Your output should match the listing below word for word, without any images.

== RAW DATA ==

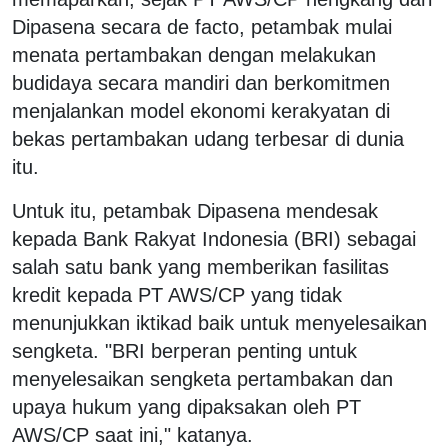
Dipasena secara de facto, petambak mulai
menata pertambakan dengan melakukan
budidaya secara mandiri dan berkomitmen
menjalankan model ekonomi kerakyatan di
bekas pertambakan udang terbesar di dunia
itu.
Untuk itu, petambak Dipasena mendesak
kepada Bank Rakyat Indonesia (BRI) sebagai
salah satu bank yang memberikan fasilitas
kredit kepada PT AWS/CP yang tidak
menunjukkan iktikad baik untuk menyelesaikan
sengketa. "BRI berperan penting untuk
menyelesaikan sengketa pertambakan dan
upaya hukum yang dipaksakan oleh PT
AWS/CP saat ini," katanya.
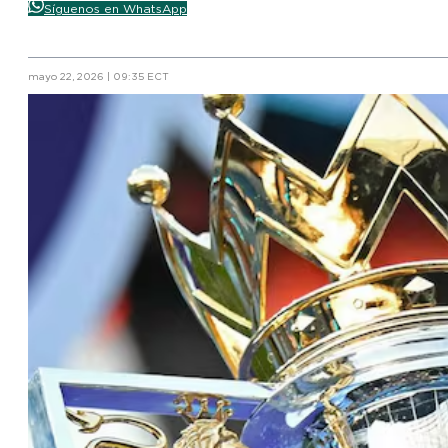
Síguenos en WhatsApp
mayo 22, 2026 | 09:35 ECT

===

### SOLUTION TO THIS TASK
Dipasena secara de facto, petambak mulai
menata pertambakan dengan melakukan
budidaya secara mandiri dan berkomitmen
menjalankan model ekonomi kerakyatan di
bekas pertambakan udang terbesar di dunia
itu.
Untuk itu, petambak Dipasena mendesak
kepada Bank Rakyat Indonesia (BRI) sebagai
salah satu bank yang memberikan fasilitas
kredit kepada PT AWS/CP yang tidak
menunjukkan iktikad baik untuk menyelesaikan
sengketa. "BRI berperan penting untuk
menyelesaikan sengketa pertambakan dan
upaya hukum yang dipaksakan oleh PT
AWS/CP saat ini," katanya.
Síguenos en WhatsApp
mayo 22, 2026 | 09:35 ECT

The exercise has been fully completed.